The topic of women’s leadership is front-page news these days, thanks to the recent Nobel Prize for Economics being awarded to Dr. Claudia Goldin. Her research shows that women’s workforce participation is highly dependent on flexible work policies and support in other areas of family life such as childcare. Women’s World Banking conducted deep research into the financial sector in Nigeria to identify catalytic drivers of women’s advancement in leadership, and its research affirms and builds on Dr. Goldin’s insights. My team and I found that to advance women’s leadership, policymakers and financial services providers alike must pay attention to women’s needs both outside and within their workplaces.
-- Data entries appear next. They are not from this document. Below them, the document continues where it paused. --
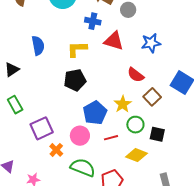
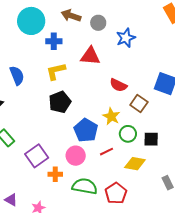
blue cross: (93, 21) -> (54, 41), moved
blue star: (151, 43) -> (126, 38), moved
orange cross: (56, 150) -> (55, 174), turned -32

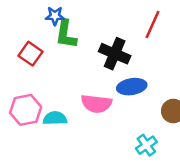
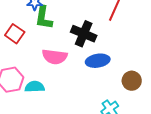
pink semicircle: (96, 104) -> (55, 57), moved

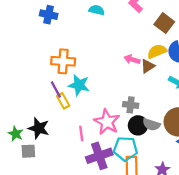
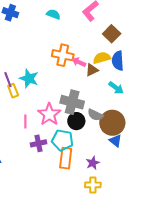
orange cross: (63, 61) -> (63, 55), moved
gray cross: (131, 105) -> (72, 102), size x1.6
gray semicircle: (151, 125) -> (95, 115), moved
purple cross: (99, 156) -> (39, 143), size x0.7

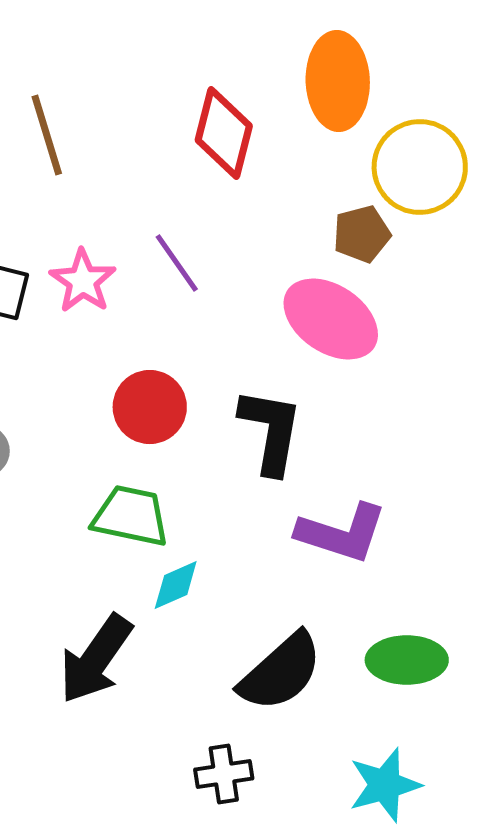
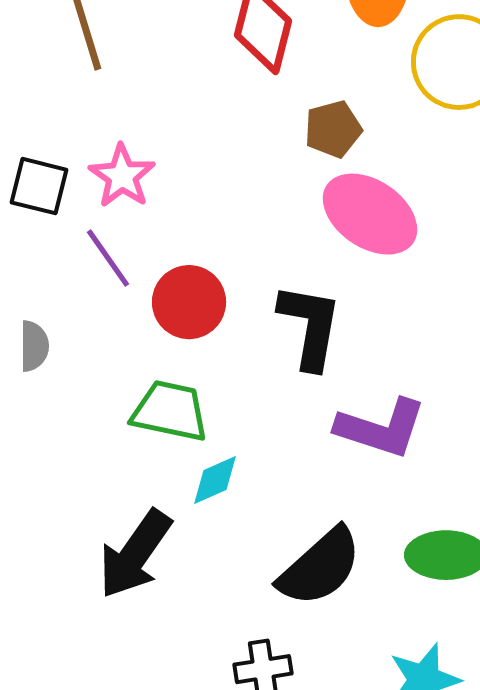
brown pentagon: (362, 234) -> (333, 129), moved
purple line: (177, 263) -> (108, 258), moved

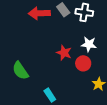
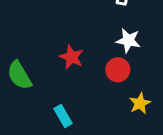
red star: (64, 53) -> (72, 57), moved

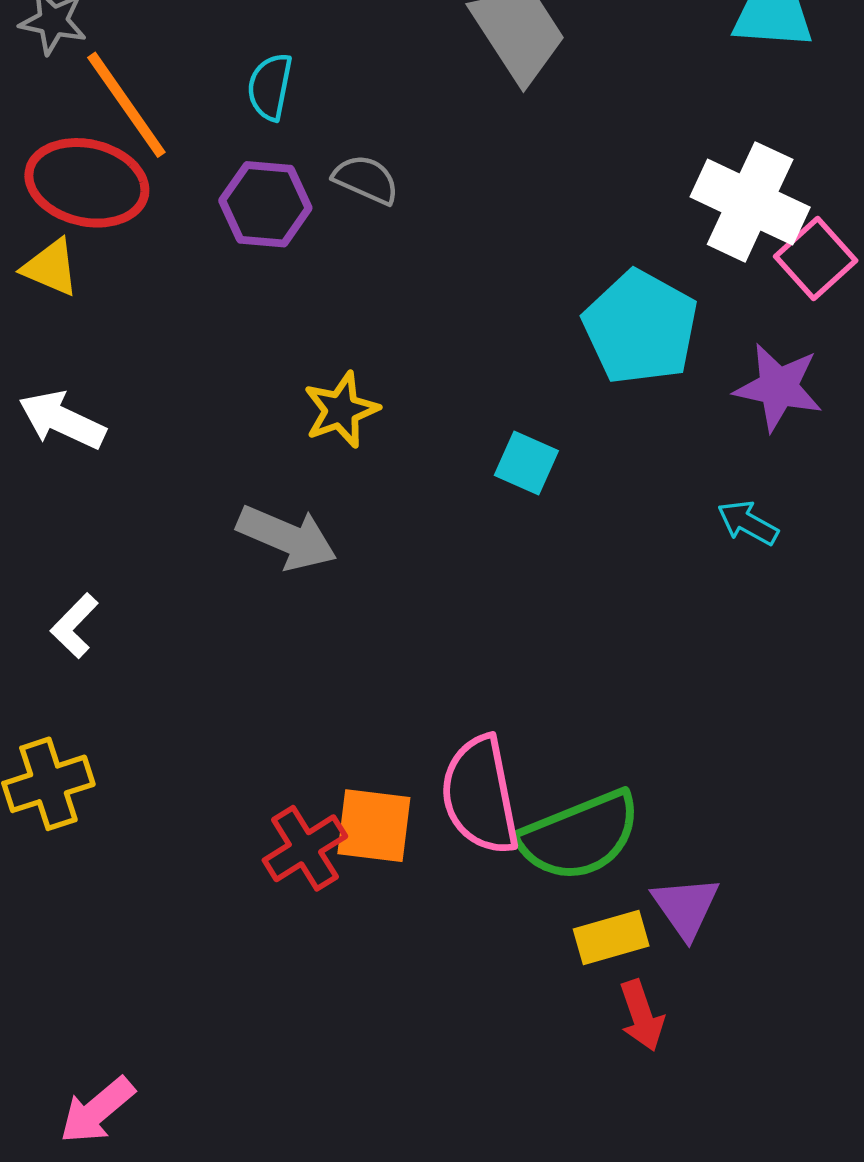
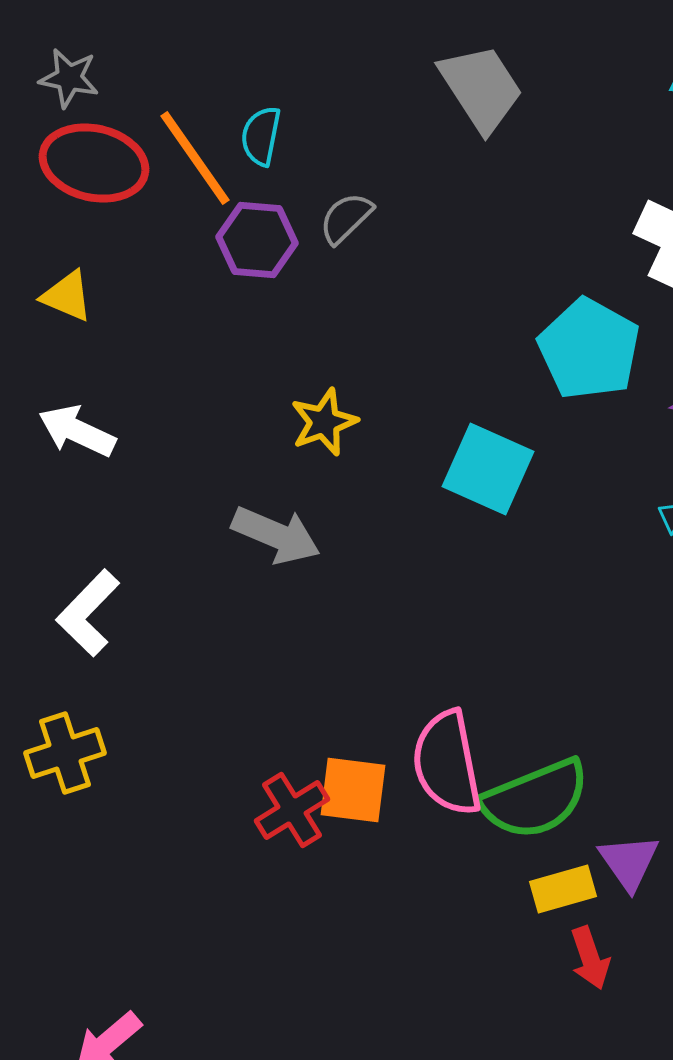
orange line: (126, 105) -> (195, 158), moved
gray semicircle: (366, 179) -> (346, 218), turned -68
red ellipse: (87, 183) -> (94, 163), moved
cyan square: (526, 463) -> (488, 469), size x1.6
white L-shape: (74, 626) -> (88, 613), size x1.5

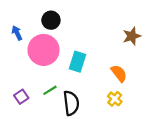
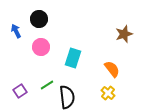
black circle: (51, 20) -> (39, 19), moved
pink circle: (44, 50) -> (41, 47), size x0.6

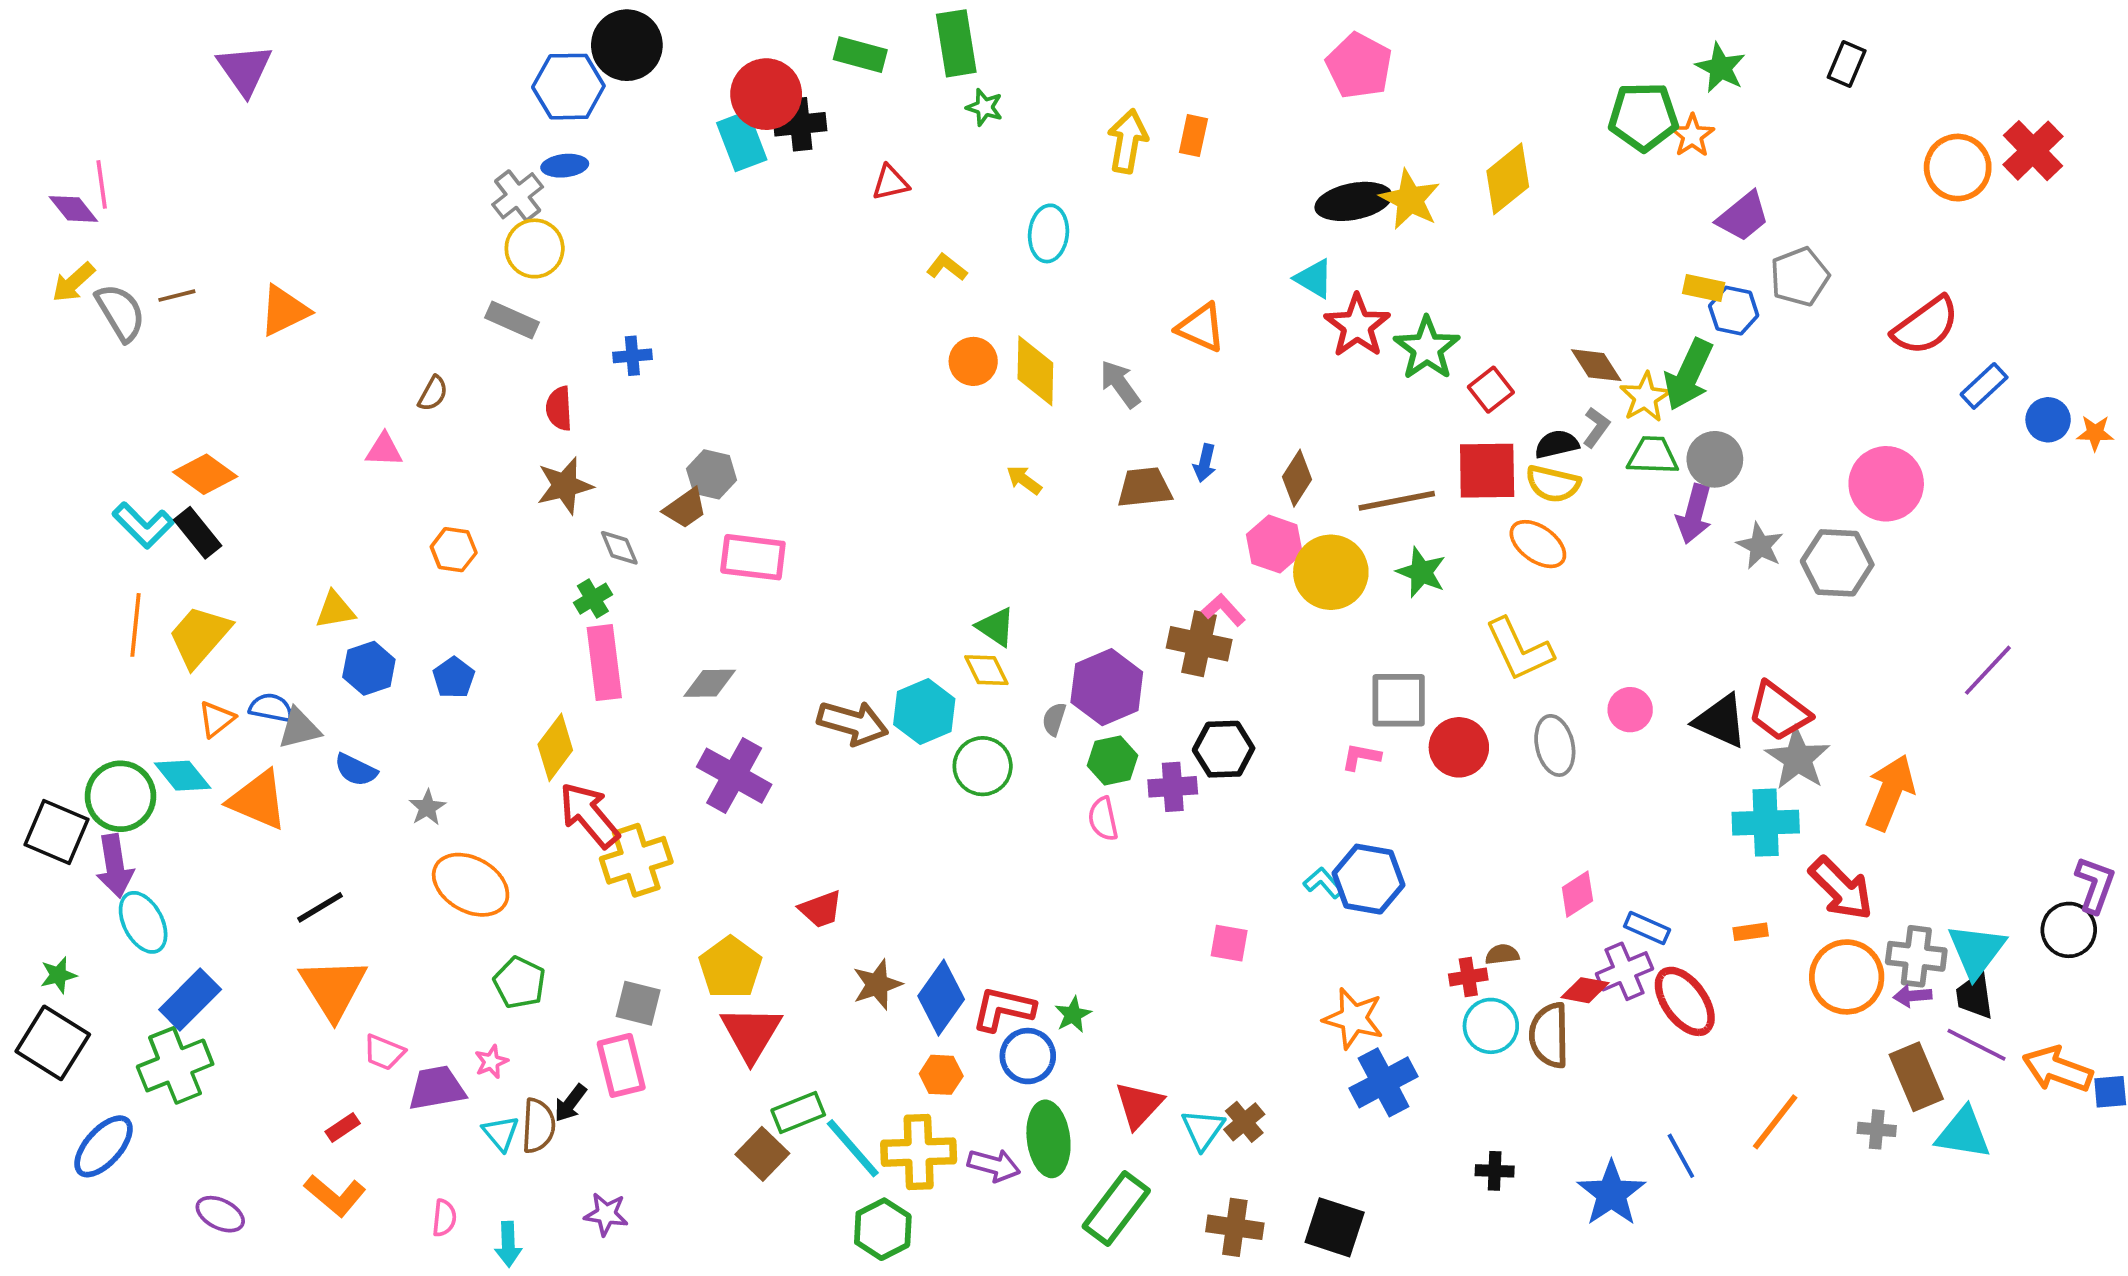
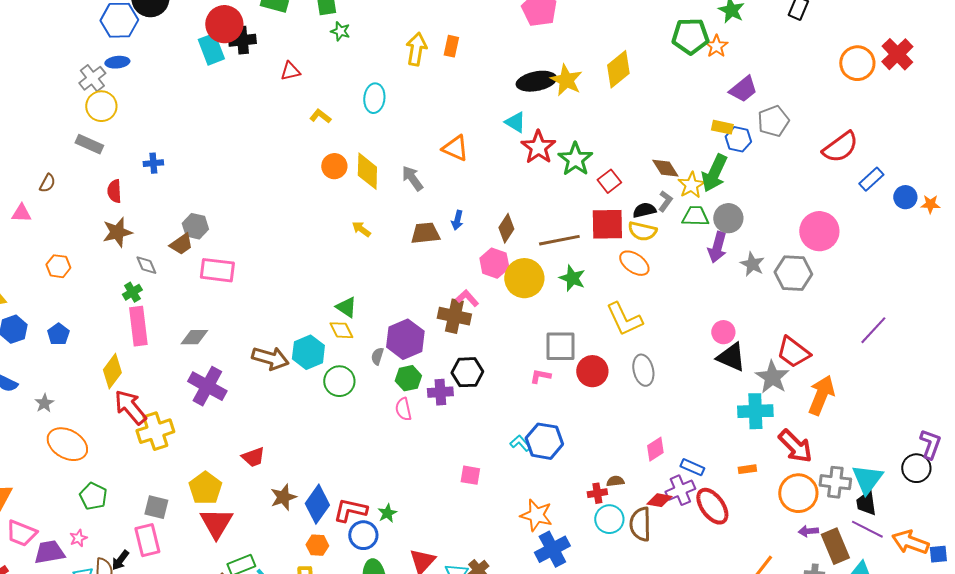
pink circle: (1630, 710) -> (723, 332), moved
red trapezoid: (1779, 712) -> (793, 352), moved
purple arrow: (1913, 996) -> (808, 531), moved
pink trapezoid: (384, 1052) -> (21, 533), size x1.4

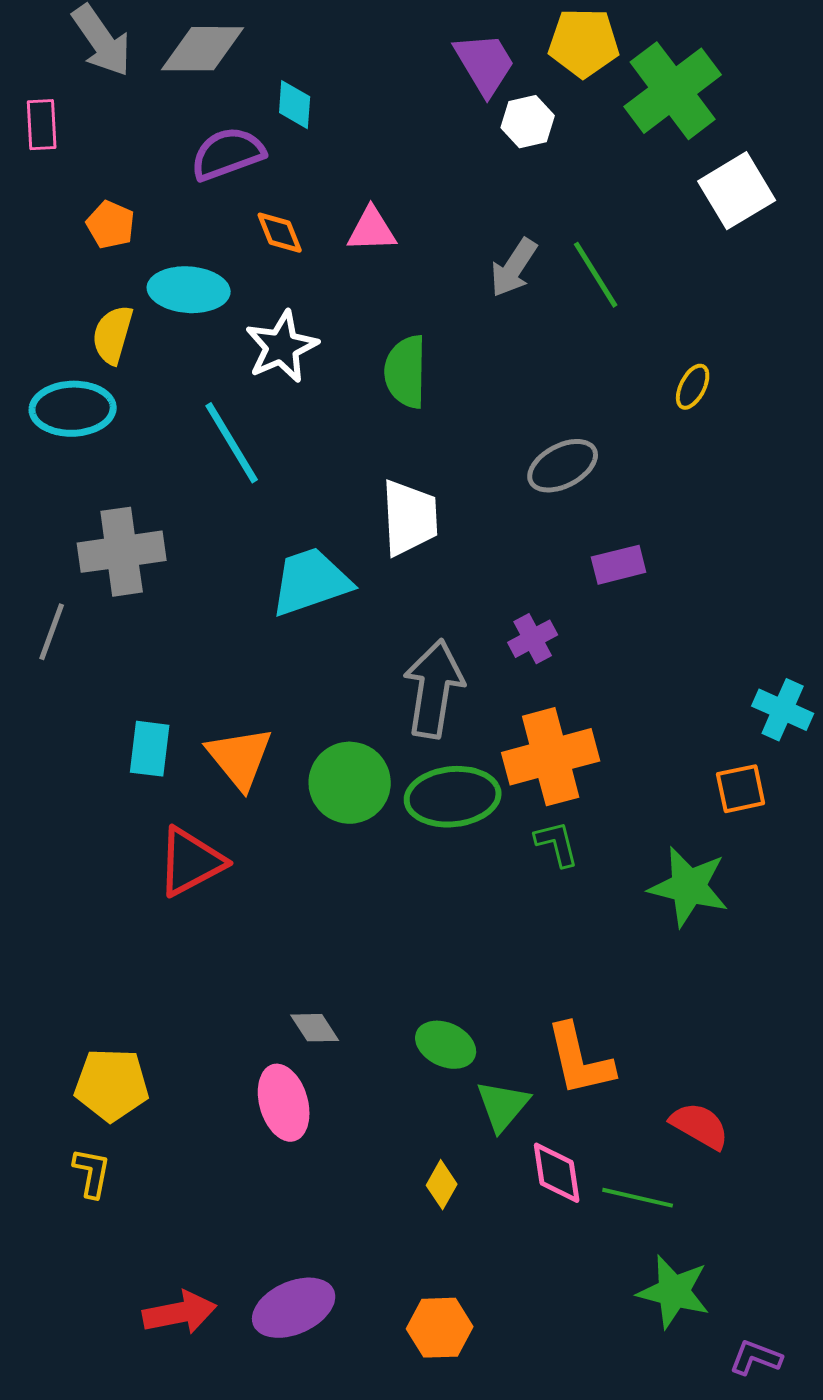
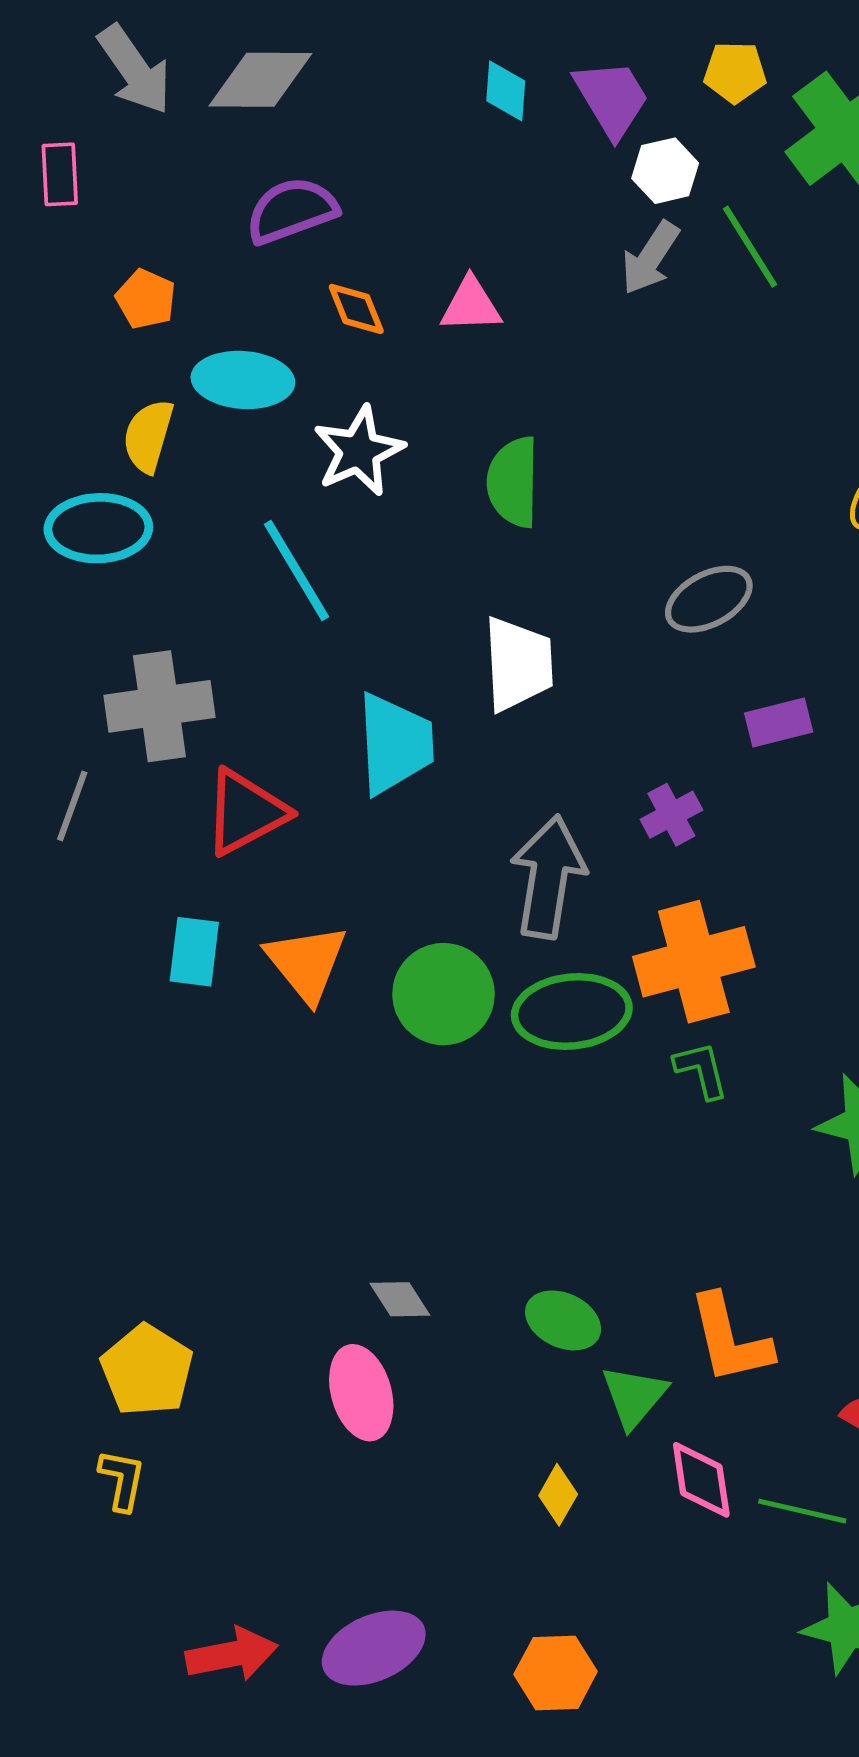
yellow pentagon: (584, 43) -> (735, 72), size x0.7
cyan diamond: (295, 105) -> (506, 91), moved
gray arrow: (514, 268) -> (650, 258), moved
green line: (596, 275) -> (750, 247), moved
cyan trapezoid: (311, 582) -> (395, 744), turned 106
red triangle: (191, 862) -> (245, 812), moved
yellow pentagon: (112, 1085) -> (147, 1370), turned 30

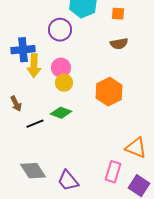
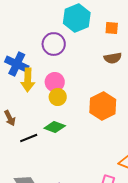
blue cross: (23, 50) -> (17, 64), turned 30

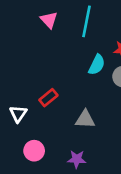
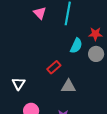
red rectangle: (48, 98) -> (54, 67), moved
Advancing women in leadership is good for companies and good for economies. According to the IMF, increasing gender diversity on boards in the financial sector is associated with stronger financial outcomes, reduced risk, and enhanced resilience (IMF, 2022). Although the benefits of women’s leadership in different sectors are manifold, gender disparities at leadership levels persist. Globally, women hold less than 20 percent of board seats in banks and bank supervision agencies, and account for less than 2 percent of bank CEOs (IMF, 2017). There are only 14 female heads of central banks.
In Nigeria, we have seen a significant increase in gender equality in the financial services sector, and especially in banking. In “Advancing Women as Leaders in Nigeria’s Finance Industry,” my co-authors and I explore the drivers behind a decade of progress in women’s leadership in the banking sector, and shed light on the experiences of women in the industry in order to consolidate these gains, to sustain them, and to replicate them in other financial services sectors in Nigeria.
Insights from the research revealed that regulatory policies, internal company policies, and mentoring programmes played crucial roles in the advancement of women in leadership positions. While progress has been made in promoting gender equality in various sectors, the banking industry stands out as a pioneer in quantifiable advancements. At the time of the report, eight out of Nigeria’s 24 commercial banks were led by women, marking a historic achievement for female leaders in Nigeria. This blog post explores the findings of the study and highlights the importance of these factors in promoting gender diversity and equity.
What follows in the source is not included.